Feeling felt is the subjective experience of emotional attunement, where another person recognizes, and validates our emotional experience. Feeling felt is the sense that we exist in the mind of another person.

“Daniel Siegel, who coined the term interpersonal neurobiology, uses the concept of “feeling felt” to describe the ability of one person to empathically and authentically encounter another person.”

Robyn Penmen | Center for Intercultural Dialogue

​Lost in blindness, many relationships express undefined emotions with manipulations, projections and heated words—this is not open communication.

Being Felt

Beyond the words, there must be understanding—understanding of emotions. In addition, we need more than just understanding, but also validation. Our emotions often get lost in words that vaguely convey an underlying personal experience. We want to be others to understand our intimate experience. We want to be accepted. Winning a battle of words fails to soothe our lonely souls. The win is meaningless if we still feel unnoticed and misunderstood ​ A hidden theme beneath most intimate communications is, “Can I count on you?” While unspoken, the search for attachment and acceptance strongly influences human interactions, especially with intimate partners and family.

“‘Feeling felt’ implies empathy paired with acceptance and presence. It engenders not only understanding, but also resonance.”

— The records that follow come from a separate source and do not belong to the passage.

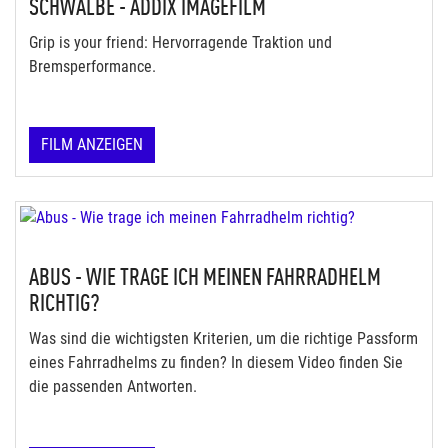
SCHWALBE - ADDIX IMAGEFILM
Grip is your friend: Hervorragende Traktion und
Bremsperformance.
FILM ANZEIGEN
ABUS - WIE TRAGE ICH MEINEN FAHRRADHELM
RICHTIG?
Was sind die wichtigsten Kriterien, um die richtige Passform
eines Fahrradhelms zu finden? In diesem Video finden Sie
die passenden Antworten.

Sharon  | Partners in Healing

The search for compassionate acceptance gets smashed against the wall of despair when small concerns ignite a heated battle of wills. Instead of a quick response, or defensive reaction, we must reply to the bid for safety, even when the hazy words trying to express a want are unclear.

​With effort, we can step back and see the distress even when the words don’t match. We should respond to the distress, not the words. ​Open communication solidifies bonds and builds trust—required for intimacy. The healing salve of connection isn’t won through stinging remarks, and words that pierce the hardened heart of a lover. We build connection through a much deeper communication—in a smile, in a touch, in understanding.  The feeling of being felt heals wounds, opens minds, and creates trust.